Summary of "Alkali Metals"

Summary of "Alkali Metals" Video

This lesson covers the key properties, trends, and chemical reactions of Alkali Metals, which are the elements found in Group 1 (first column) of the periodic table, excluding hydrogen.

Main Ideas and Concepts

General Properties of Alkali Metals:
- Located in Group 1 of the periodic table.
- Soft metals, soft enough to be cut with a knife.
- Good conductors of heat and electricity.
- Low density (e.g., Lithium is less dense than water and can float).
- Low melting points compared to other metals (e.g., Cesium melts at ~29°C).
- Large atomic radius relative to other elements in the same period.
- Low ionization energy and low electronegativity (electropositive).
- Possess one valence electron, making them strong reducing agents.
- Highly reactive, especially with water and oxygen.
Position and Elements in Group 1:
- Hydrogen is in the first column but is not considered an alkali metal because it is a non-metal gas at room temperature.
- Alkali Metals include Lithium (Li), Sodium (Na), Potassium (K), Rubidium (Rb), Cesium (Cs), and Francium (Fr).
Trends Down the Group:
- Reactivity increases down the group (Francium > Cesium > Rubidium > ... > Lithium).
- Melting and boiling points decrease down the group.
- Density increases down the group.
- First ionization energy decreases down the group.
- Electronegativity decreases down the group (Lithium is more electronegative than Cesium).
- Atomic and ionic radii increase down the group.
Chemical Reactions:
- With Water:
  - Alkali Metals react with water to form hydroxides and hydrogen gas.
  - Example reactions:
    - Sodium + water → Sodium hydroxide + hydrogen gas
    - Lithium + water → Lithium hydroxide + hydrogen gas
  - These reactions are exothermic and vigorous.
- With Chlorine:
  - Sodium reacts with chlorine gas to form Sodium chloride (table salt).
- With Oxygen:
  - Lithium reacts with excess oxygen to form Lithium oxide (Li₂O).
  - Sodium reacts with limited oxygen to form Sodium oxide (Na₂O).
  - Sodium reacts with excess oxygen to form Sodium peroxide (Na₂O₂).
  - Potassium reacts with oxygen to form Potassium superoxide (KO₂).
Reactivity Explanation:
- Reactivity increases down the group because:
  - The valence electron is further from the nucleus, so the nuclear attraction is weaker.
  - Cesium’s valence electron is easier to lose than Lithium’s.
- Melting point influences reactivity:
  - Metals in molten state react faster than in solid state due to increased surface area.
  - Cesium’s low melting point (~29°C) means it melts easily and reacts faster with water than Lithium, which has a higher melting point (~180°C).
  - The heat generated by the reaction further accelerates the reaction rate.
Standard Reduction Potentials:
- Lithium has a standard reduction potential of -3.05 V (stronger reducing agent).
- Cesium has a standard reduction potential of -3.02 V.
- Despite Lithium being a stronger reducing agent, Cesium reacts faster due to physical factors (size, melting point).

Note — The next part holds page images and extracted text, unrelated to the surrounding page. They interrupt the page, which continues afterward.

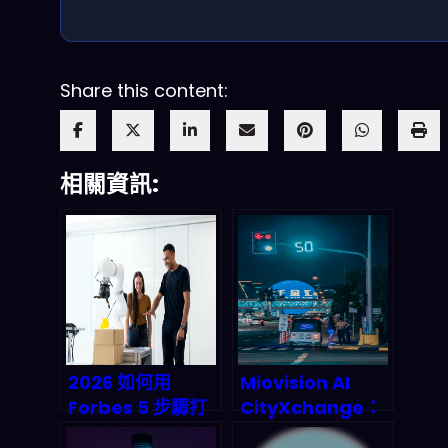
Share this content:
相關資訊:
2026 如何用
Miovision AI
Forbes 5 步驟打
CityXchange：
造 AI Power
AI 代理人怎麼把城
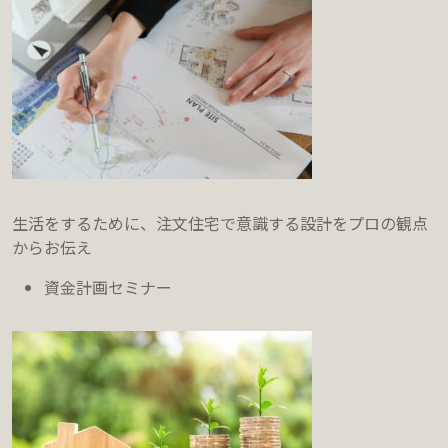
生活をするために、注文住宅で意識する設計をプロの観点
からお伝え
資金計画セミナー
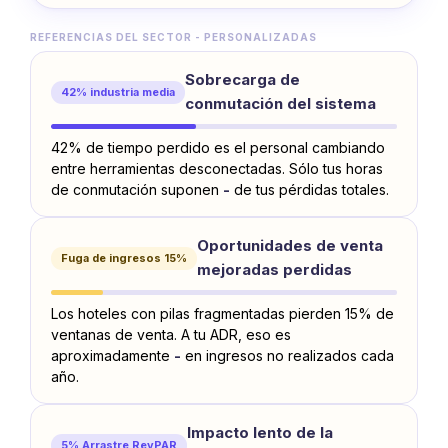
REFERENCIAS DEL SECTOR - PERSONALIZADAS
Sobrecarga de
42% industria media
conmutación del sistema
42% de tiempo perdido es el personal cambiando
entre herramientas desconectadas. Sólo tus horas
de conmutación suponen
-
de tus pérdidas totales.
Oportunidades de venta
Fuga de ingresos 15%
mejoradas perdidas
Los hoteles con pilas fragmentadas pierden 15% de
ventanas de venta. A tu ADR, eso es
aproximadamente
-
en ingresos no realizados cada
año.
Impacto lento de la
5% Arrastre RevPAR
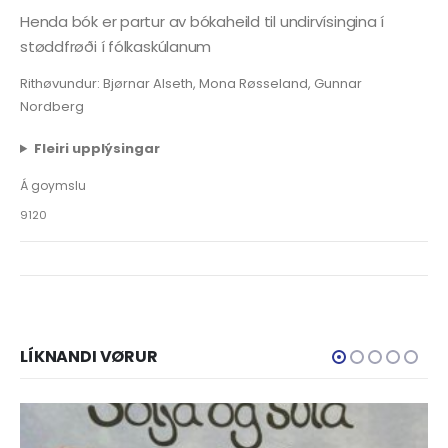
Henda bók er partur av bókaheild til undirvísingina í
støddfrøði í fólkaskúlanum
Rithøvundur: Bjørnar Alseth, Mona Røsseland, Gunnar
Nordberg
Fleiri upplýsingar
Á goymslu
9120
LÍKNANDI VØRUR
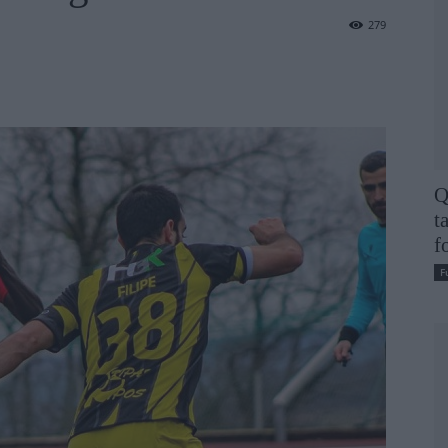
279
Q
t
f
F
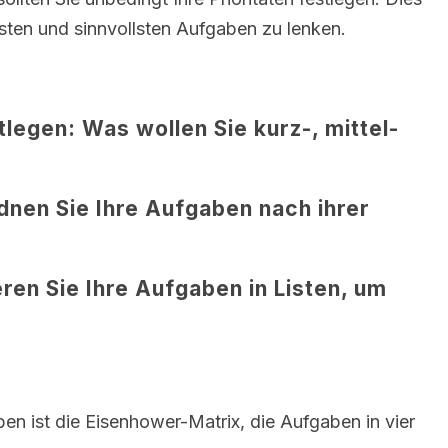
sten und sinnvollsten Aufgaben zu lenken.
tlegen:
Was wollen Sie kurz-, mittel-
nen Sie Ihre Aufgaben nach ihrer
ren Sie Ihre Aufgaben in Listen, um
en ist die Eisenhower-Matrix, die Aufgaben in vier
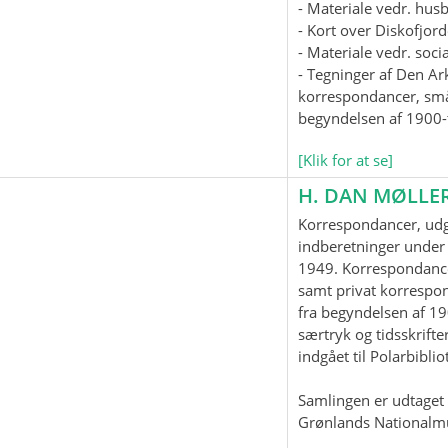
- Materiale vedr. hus
- Kort over Diskofjord
- Materiale vedr. soc
- Tegninger af Den Ar
korrespondancer, smås
begyndelsen af 1900-t
[Klik for at se]
H. DAN MØLLE
Korrespondancer, udgi
indberetninger under 
1949. Korrespondanc
samt privat korrespo
fra begyndelsen af 19
særtryk og tidsskrifter
indgået til Polarbiblio
Samlingen er udtaget t
Grønlands Nationalm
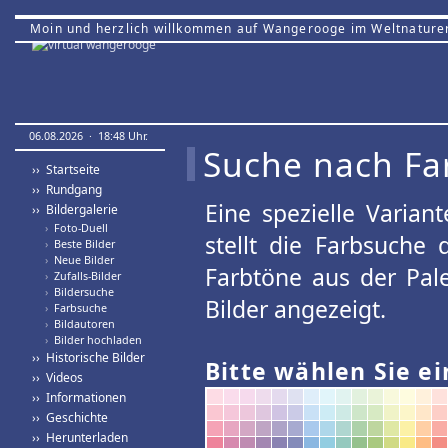
Moin und herzlich willkommen auf Wangerooge im Weltnature
06.08.2026 · 18:48 Uhr.
Suche nach Fa
›› Startseite
›› Rundgang
Eine spezielle Variant
›› Bildergalerie
›
Foto-Duell
stellt die Farbsuche
›
Beste Bilder
›
Neue Bilder
Farbtöne aus der Pal
›
Zufalls-Bilder
›
Bildersuche
Bilder angezeigt.
›
Farbsuche
›
Bildautoren
›
Bilder hochladen
›› Historische Bilder
Bitte wählen Sie ei
›› Videos
›› Informationen
›› Geschichte
›› Herunterladen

Detailed Methodology / Key Points to Remember

Properties to Know:
- Softness, conductivity, density, melting/boiling points.
- Atomic and ionic radii trends.
- Ionization energy and electronegativity trends.
- Reactivity trends down the group.
Chemical Reaction Balancing Examples:
- 2 Na + 2 H₂O → 2 NaOH + H₂
- 2 Li + 2 H₂O → 2 LiOH + H₂
- 2 Na + Cl₂ → 2 NaCl
Reactions with Oxygen:
- Li + O₂ (excess) → Li₂O
- 4 Na + O₂ (limited) → 2 Na₂O
- 2 Na + O₂ (excess) → Na₂O₂
- K + O₂ → KO₂
Understanding Reactivity:
- Consider electron shell structure and distance from nucleus.
- Consider physical state (solid vs molten) and melting point.
- Recognize the feedback loop of heat generation increasing reaction rate.